I guess I lack sympathy for people who feel they were misled. Even people with no computer knowledge at all can compare the specs found everywhere online to the specs of the machines and get what they need.

But your labels would certainly be more informative.


----------



## RootbeaR (Dec 9, 2006)

Elvandil said:


> I guess I lack sympathy for people who feel they were misled. Even people with no computer knowledge at all can compare the specs found everywhere online to the specs of the machines and get what they need.
> 
> But your labels would certainly be more informative.


How would they know what they need?

Did you know what you would need for "7" last year?


----------



## Elvandil (Aug 1, 2003)

What is needed can be found in 100's of places all over the net. And since 7 isn't out yet, and won't be for quite a while, there are no specs for it yet. But before it is released, that, too, will have specs posted all over the net for anyone who wants to look.


----------



## tomdkat (May 6, 2006)

Elvandil said:


> I guess I lack sympathy for people who feel they were misled. Even people with no computer knowledge at all can compare the specs found everywhere online to the specs of the machines and get what they need.


I completely disagree. Ok, not completely since I won't comment on your lack of sympathy but I disagree on the rest of it. 

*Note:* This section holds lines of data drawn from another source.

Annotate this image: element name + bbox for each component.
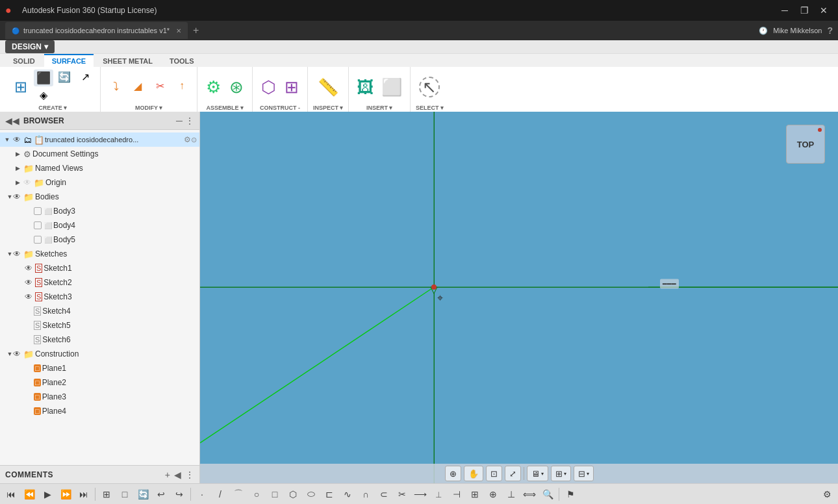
zoom-fit-button[interactable]: ⤢: [505, 466, 521, 481]
tree-arrow-construction[interactable]: ▼: [3, 349, 12, 359]
bt-box-button[interactable]: ⊞: [98, 486, 115, 502]
tree-item-body5[interactable]: ⬜ Body5: [0, 233, 199, 247]
minimize-button[interactable]: ─: [776, 4, 794, 17]
assemble-joint-button[interactable]: ⚙: [203, 70, 223, 104]
browser-drag-handle[interactable]: ⋮: [185, 116, 194, 126]
bt-sketch-poly[interactable]: ⬡: [285, 486, 301, 502]
sweep-button[interactable]: ↗: [75, 69, 95, 86]
insert-decal-button[interactable]: ⬜: [379, 70, 405, 104]
tree-item-body4[interactable]: ⬜ Body4: [0, 218, 199, 233]
tree-item-sketch1[interactable]: 👁 S Sketch1: [0, 261, 199, 275]
tree-item-sketch5[interactable]: S Sketch5: [0, 318, 199, 333]
tree-arrow-bodies[interactable]: ▼: [3, 192, 12, 201]
browser-collapse-button[interactable]: ◀◀: [5, 116, 19, 126]
tree-item-root[interactable]: ▼ 👁 🗂 📋 truncated icosidodecahedro... ⚙ …: [0, 132, 199, 147]
file-tab[interactable]: 🔵 truncated icosidodecahedron instructab…: [5, 22, 188, 39]
tree-arrow-document-settings[interactable]: ▶: [13, 149, 22, 158]
tree-item-plane3[interactable]: □ Plane3: [0, 390, 199, 404]
tree-eye-root[interactable]: 👁: [13, 135, 21, 144]
tree-item-plane2[interactable]: □ Plane2: [0, 375, 199, 390]
tree-item-origin[interactable]: ▶ 👁 📁 Origin: [0, 175, 199, 190]
bt-sketch-line[interactable]: /: [212, 486, 229, 502]
tree-item-plane1[interactable]: □ Plane1: [0, 361, 199, 375]
chamfer-button[interactable]: ✂: [150, 79, 170, 95]
tree-eye-sketches[interactable]: 👁: [13, 249, 21, 258]
tree-eye-sketch1[interactable]: 👁: [25, 264, 32, 273]
assemble-origin-button[interactable]: ⊛: [226, 70, 247, 104]
bt-sketch-circle[interactable]: ○: [248, 486, 265, 502]
bt-dim[interactable]: ⟺: [521, 486, 538, 502]
tree-eye-sketch3[interactable]: 👁: [25, 292, 32, 301]
tree-visibility-root[interactable]: ⊙: [191, 136, 197, 144]
bt-mirror[interactable]: ⊣: [448, 486, 465, 502]
grid-settings-button[interactable]: ⊞ ▾: [551, 466, 571, 481]
zoom-window-button[interactable]: ⊡: [486, 466, 502, 481]
loft-button[interactable]: ◈: [34, 88, 53, 105]
bt-project[interactable]: ⊕: [485, 486, 502, 502]
tree-item-body3[interactable]: ⬜ Body3: [0, 204, 199, 218]
bt-sketch-point[interactable]: ·: [194, 486, 210, 502]
tree-item-sketch4[interactable]: S Sketch4: [0, 304, 199, 318]
tree-eye-sketch2[interactable]: 👁: [25, 278, 32, 287]
tree-eye-origin[interactable]: 👁: [23, 178, 31, 187]
tree-arrow-sketches[interactable]: ▼: [3, 249, 12, 258]
bt-constrain[interactable]: ⊥: [503, 486, 520, 502]
tab-sheet-metal[interactable]: SHEET METAL: [95, 54, 160, 67]
bt-flag[interactable]: ⚑: [562, 486, 579, 502]
press-pull-button[interactable]: ⤵: [106, 79, 125, 95]
tree-item-sketches[interactable]: ▼ 👁 📁 Sketches: [0, 247, 199, 261]
bt-offset[interactable]: ⊂: [375, 486, 392, 502]
new-component-button[interactable]: ⊞: [10, 70, 31, 104]
insert-canvas-button[interactable]: 🖼: [354, 70, 376, 104]
bt-pattern[interactable]: ⊞: [466, 486, 483, 502]
tree-eye-construction[interactable]: 👁: [13, 349, 21, 359]
tree-settings-root[interactable]: ⚙: [184, 135, 191, 144]
add-tab-button[interactable]: +: [193, 25, 199, 36]
history-icon[interactable]: 🕐: [759, 27, 768, 35]
tab-tools[interactable]: TOOLS: [162, 54, 202, 67]
browser-minimize-button[interactable]: ─: [176, 116, 183, 126]
bt-last-button[interactable]: ⏭: [75, 486, 92, 502]
viewport[interactable]: ⌖ ━━━ TOP ⊕ ✋ ⊡ ⤢ 🖥 ▾: [200, 112, 838, 483]
tree-arrow-root[interactable]: ▼: [3, 135, 12, 144]
tree-item-named-views[interactable]: ▶ 📁 Named Views: [0, 161, 199, 175]
tree-item-sketch3[interactable]: 👁 S Sketch3: [0, 290, 199, 304]
tab-surface[interactable]: SURFACE: [44, 54, 94, 67]
comments-collapse-button[interactable]: ◀: [174, 470, 181, 480]
pan-button[interactable]: ✋: [464, 466, 483, 481]
bt-square-button[interactable]: □: [116, 486, 133, 502]
bt-settings-button[interactable]: ⚙: [819, 486, 835, 502]
bt-next-button[interactable]: ⏩: [57, 486, 74, 502]
tree-item-document-settings[interactable]: ▶ ⚙ Document Settings: [0, 147, 199, 161]
extrude-button[interactable]: ⬛: [34, 69, 53, 86]
close-button[interactable]: ✕: [815, 4, 833, 17]
bt-break[interactable]: ⟂: [430, 486, 447, 502]
shell-button[interactable]: ↑: [172, 79, 192, 95]
bt-trim[interactable]: ✂: [394, 486, 411, 502]
display-settings-button[interactable]: 🖥 ▾: [527, 466, 548, 481]
workspace-design-button[interactable]: DESIGN ▾: [5, 40, 55, 53]
help-icon[interactable]: ?: [827, 25, 833, 36]
bt-play-button[interactable]: ▶: [39, 486, 56, 502]
inspect-measure-button[interactable]: 📏: [315, 70, 341, 104]
bt-undo-button[interactable]: ↩: [153, 486, 170, 502]
tree-item-construction[interactable]: ▼ 👁 📁 Construction: [0, 347, 199, 361]
orbit-button[interactable]: ⊕: [445, 466, 461, 481]
bt-sketch-rect[interactable]: □: [266, 486, 283, 502]
bt-prev-button[interactable]: ⏪: [21, 486, 38, 502]
fillet-button[interactable]: ◢: [128, 79, 147, 95]
view-cube[interactable]: TOP: [786, 125, 825, 164]
comments-drag[interactable]: ⋮: [185, 470, 194, 480]
bt-first-button[interactable]: ⏮: [3, 486, 19, 502]
tree-item-sketch2[interactable]: 👁 S Sketch2: [0, 275, 199, 290]
bt-spline[interactable]: ∿: [339, 486, 356, 502]
view-settings-button[interactable]: ⊟ ▾: [574, 466, 594, 481]
tree-item-bodies[interactable]: ▼ 👁 📁 Bodies: [0, 190, 199, 204]
tree-eye-bodies[interactable]: 👁: [13, 192, 21, 201]
close-tab-button[interactable]: ✕: [176, 27, 181, 34]
bt-extend[interactable]: ⟶: [412, 486, 429, 502]
bt-redo-button[interactable]: ↪: [171, 486, 188, 502]
construct-axis-button[interactable]: ⊞: [281, 70, 302, 104]
tree-item-sketch6[interactable]: S Sketch6: [0, 333, 199, 347]
user-name[interactable]: Mike Mikkelson: [773, 27, 822, 34]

Someone with no computer knowledge who walks through the computer section of BestBuy will see the "Vista capable" logo and buy the machine if the price is right. Not only will they NOT read online specs, they might not understand ANY specs they read at all. In some cases, they will call their "computer person" or bring that person with them to help them find a "good" computer. I wouldn't be surprised if some "computer people" would not have scrutinized the specs to determine which versions of Vista that machine was actually capable of running.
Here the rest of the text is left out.